Although he never sought conflict, Bolin was deeply protective of his family and addressed racism wherever he found it. When the president of Vassar quipped about a “darkie” in an assembly at Bolin’s daughter Anna’s school, Bolin sent a strongly worded letter to him and to the school’s principal. He objected to the discriminatory practices of the local YMCA and set straight a Wellesley guidance counselor who discouraged his daughter Jane from pursuing law.
Yet Bolin was a man of his era; when he learned of Jane’s intention to become a lawyer, he objected, suggesting that such a vocation was too “dirty” for a woman. He later voiced a similar protest at the idea of her becoming a judge. In both cases, however, when he saw that she was decided, he threw his moral and financial support behind her. She went on to become the country’s first black female judge. A photograph of Jane being sworn in as a Domestic Relations Court judge by New York City Mayor Fiorello La Guardia in 1939 hung on Bolin’s office wall near a portrait of the Class of 1889.
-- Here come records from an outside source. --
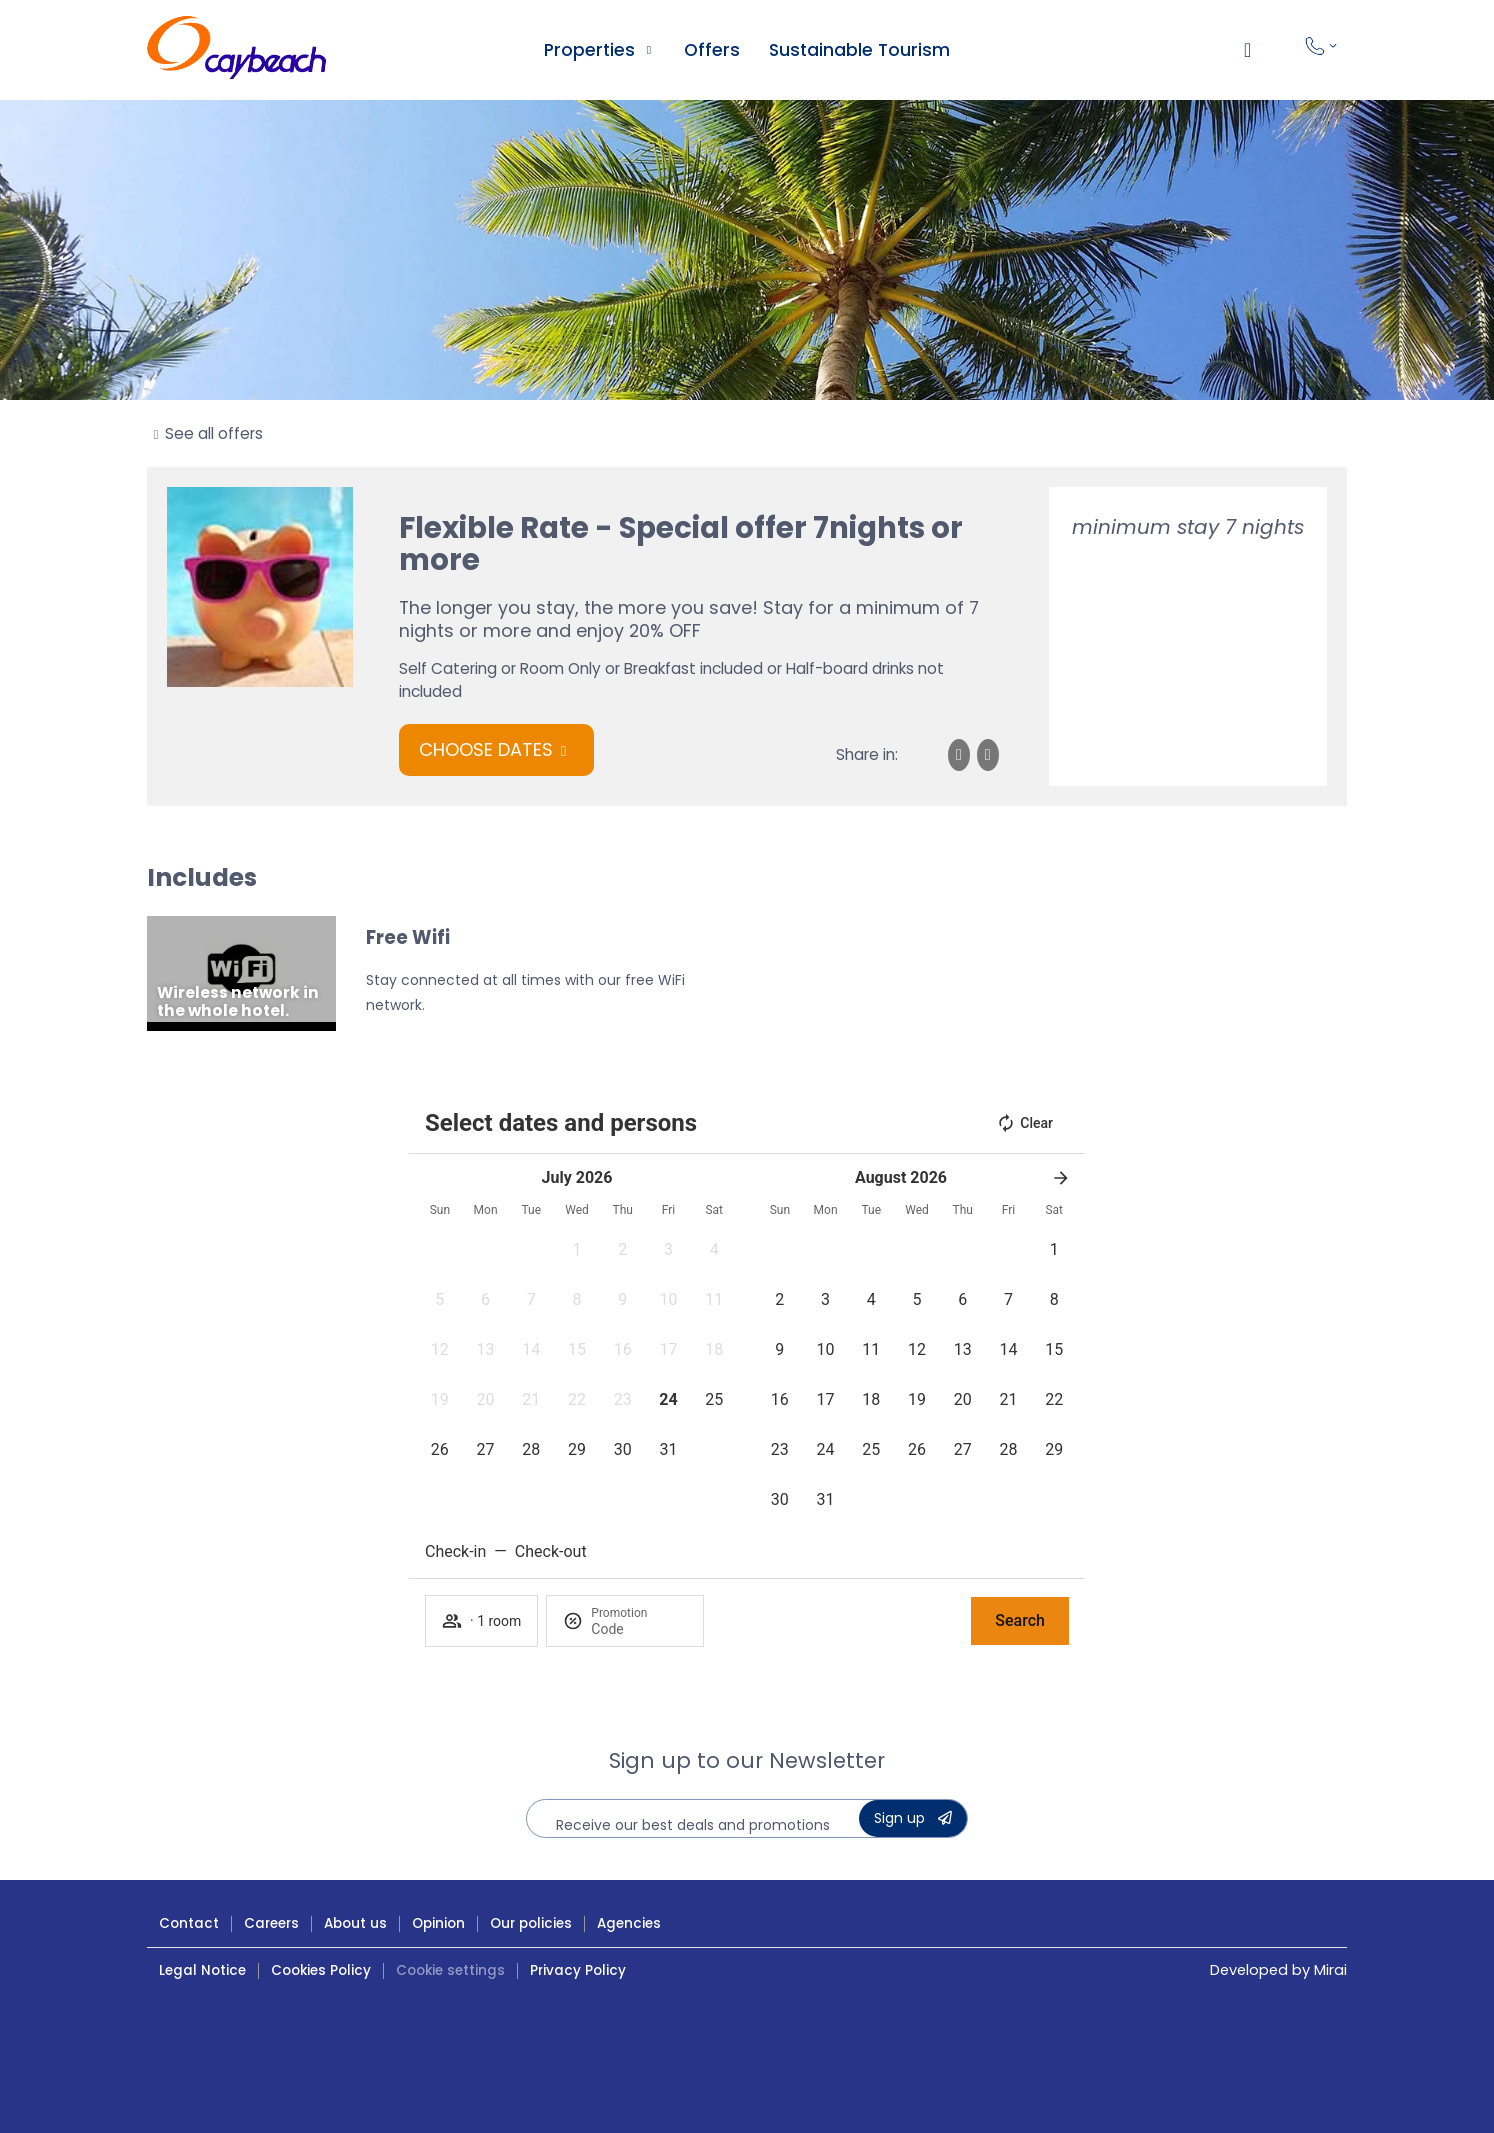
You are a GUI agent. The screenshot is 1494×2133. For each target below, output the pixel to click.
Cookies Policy (321, 1970)
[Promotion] (639, 1629)
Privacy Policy (578, 1970)
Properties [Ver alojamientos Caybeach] (589, 50)
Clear (1024, 1123)
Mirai (1330, 1970)
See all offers (214, 433)
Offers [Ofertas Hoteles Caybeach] (712, 50)
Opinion (438, 1923)
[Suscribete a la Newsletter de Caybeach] (913, 1818)
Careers (271, 1923)
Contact (189, 1923)
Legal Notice (202, 1970)
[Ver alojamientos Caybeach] (649, 50)
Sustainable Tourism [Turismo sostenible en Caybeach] (859, 50)
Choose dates (486, 749)
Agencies (629, 1923)
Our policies (531, 1923)
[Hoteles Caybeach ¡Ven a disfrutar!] (237, 50)
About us (355, 1923)
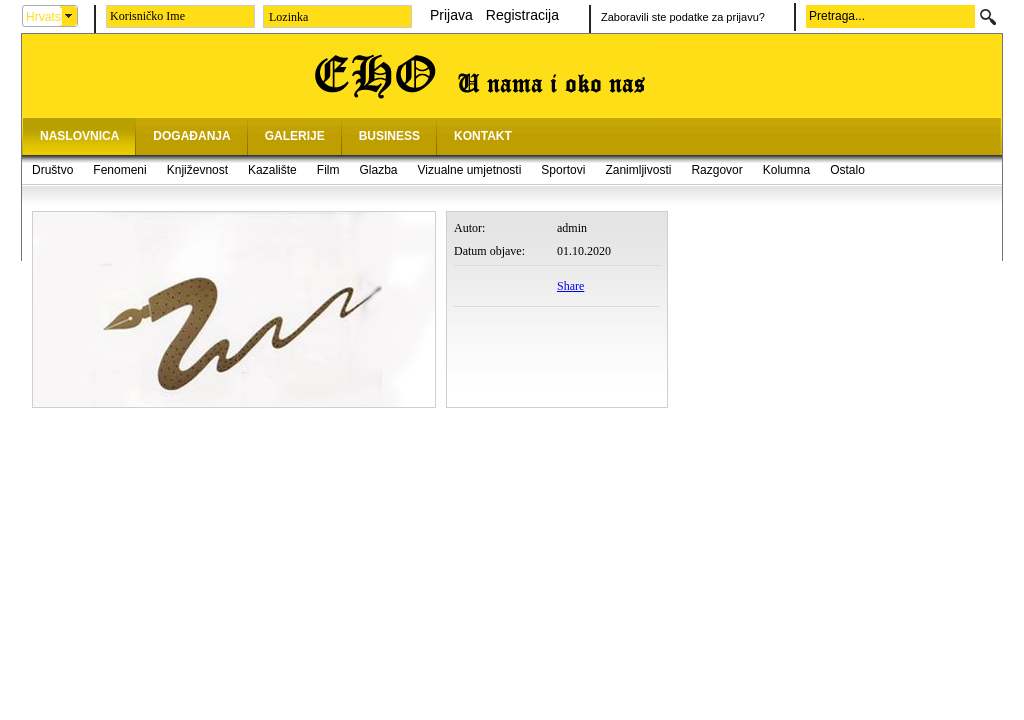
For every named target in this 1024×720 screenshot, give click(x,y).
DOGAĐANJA (191, 136)
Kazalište (272, 170)
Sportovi (563, 170)
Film (328, 170)
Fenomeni (119, 170)
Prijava (451, 15)
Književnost (197, 170)
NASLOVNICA (79, 136)
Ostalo (847, 170)
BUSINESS (389, 136)
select (69, 16)
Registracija (522, 15)
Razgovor (716, 170)
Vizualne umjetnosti (470, 170)
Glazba (378, 170)
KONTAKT (483, 136)
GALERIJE (295, 136)
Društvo (52, 170)
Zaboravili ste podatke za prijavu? (683, 17)
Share (570, 286)
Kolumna (786, 170)
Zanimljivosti (638, 170)
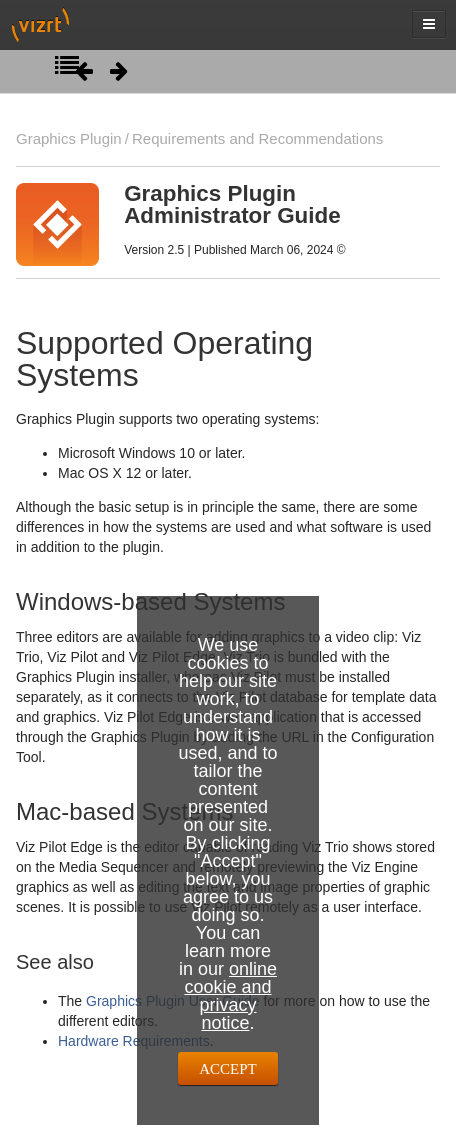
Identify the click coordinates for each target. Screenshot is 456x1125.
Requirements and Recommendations (257, 138)
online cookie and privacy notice (230, 996)
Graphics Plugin (69, 138)
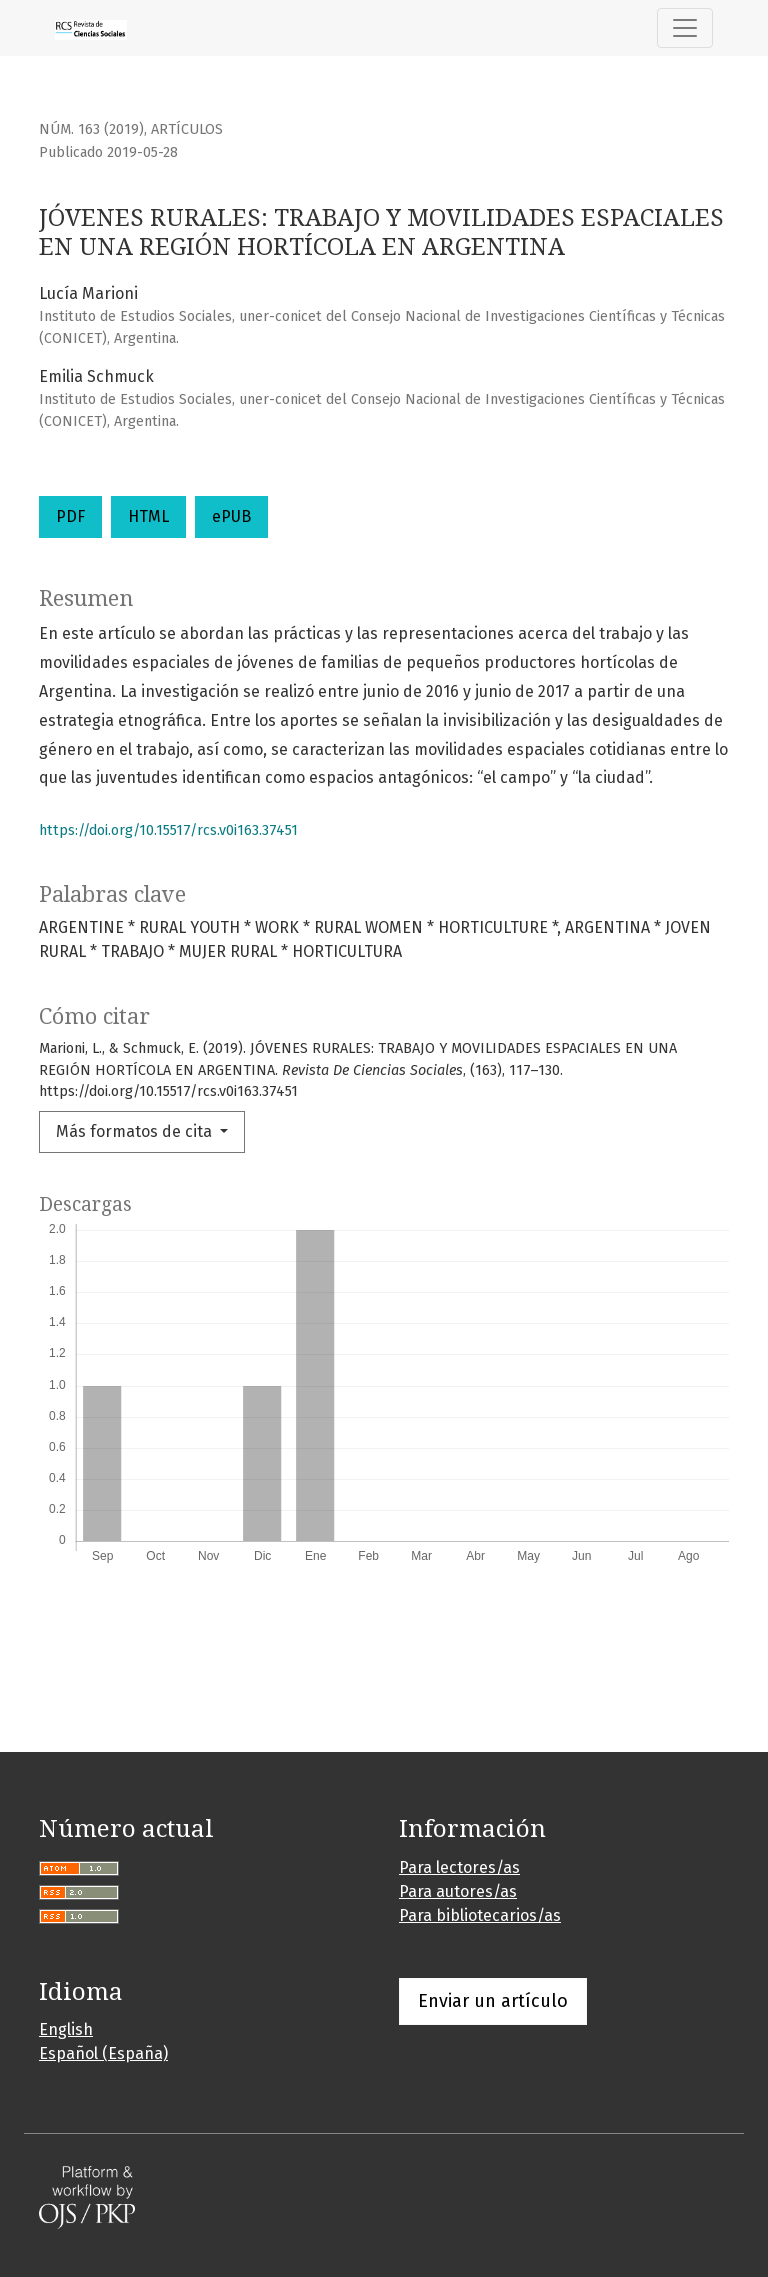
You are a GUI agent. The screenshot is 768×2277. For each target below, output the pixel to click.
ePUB (231, 516)
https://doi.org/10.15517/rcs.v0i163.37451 (168, 830)
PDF (70, 516)
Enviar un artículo (493, 2001)
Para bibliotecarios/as (480, 1915)
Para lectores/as (459, 1867)
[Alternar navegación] (685, 28)
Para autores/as (458, 1891)
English (66, 2029)
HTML (148, 516)
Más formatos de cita (136, 1131)
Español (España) (103, 2053)
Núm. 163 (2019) (91, 129)
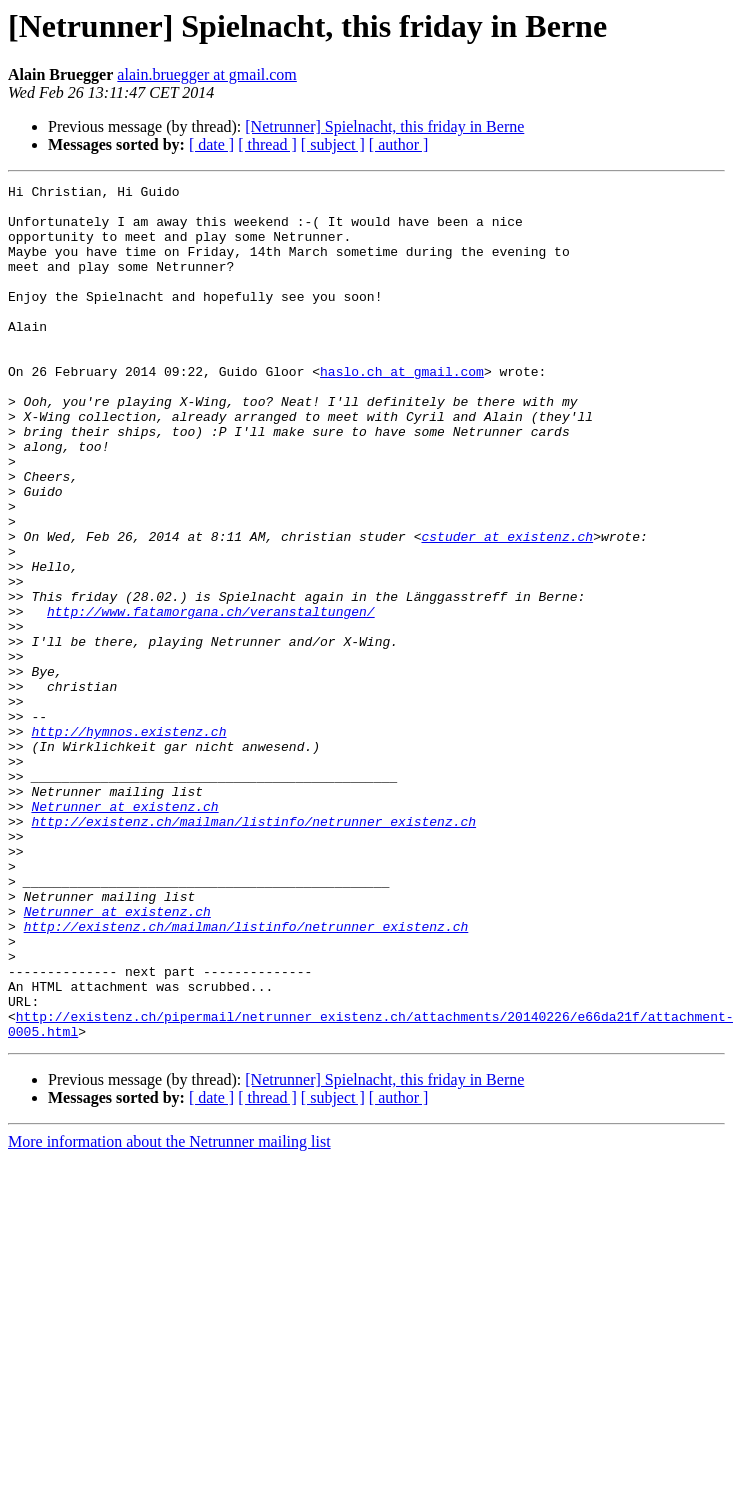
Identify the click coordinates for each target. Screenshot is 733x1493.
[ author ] (399, 144)
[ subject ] (333, 144)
In a 1939 letter to his class, Bolin wrote: “As for myself, I have been a small-town practitioner of the law here in Poughkeepsie and have enjoyed it. We have a fine bar and fine judges and for me the practice of the law in this county and adjoining counties has been a pleasure, and barring the deep sorrows which come to us all, I have had a pleasant life.” As he seems to have understood it, his life was unremarkable. For those who followed in his footsteps, however, it had profound significance.
“It was always a pillar of strength for me to know that my family had been at Williams and knocked down walls,” Hobby says. “There is a narrative about African-Americans in the U.S. that doesn’t talk about five generations of a college-educated family, but it’s important. It changes the tool kit and the voices at the table.”
As a child, Lionel Bolin recalls spending weekend afternoons at his grandfather’s house on Grand Avenue in Poughkeepsie. They listened to the radio together— operas, Gaius’ favorite, on Saturdays and symphonies on Sundays.
Lionel remembers his grandfather sinking into his chair in a kind of reverie, ash glowing at the tip of a White Owl cigar—thinking, perhaps, of revels at No. 3 South College or other cherished episodes from a life that defied expectations.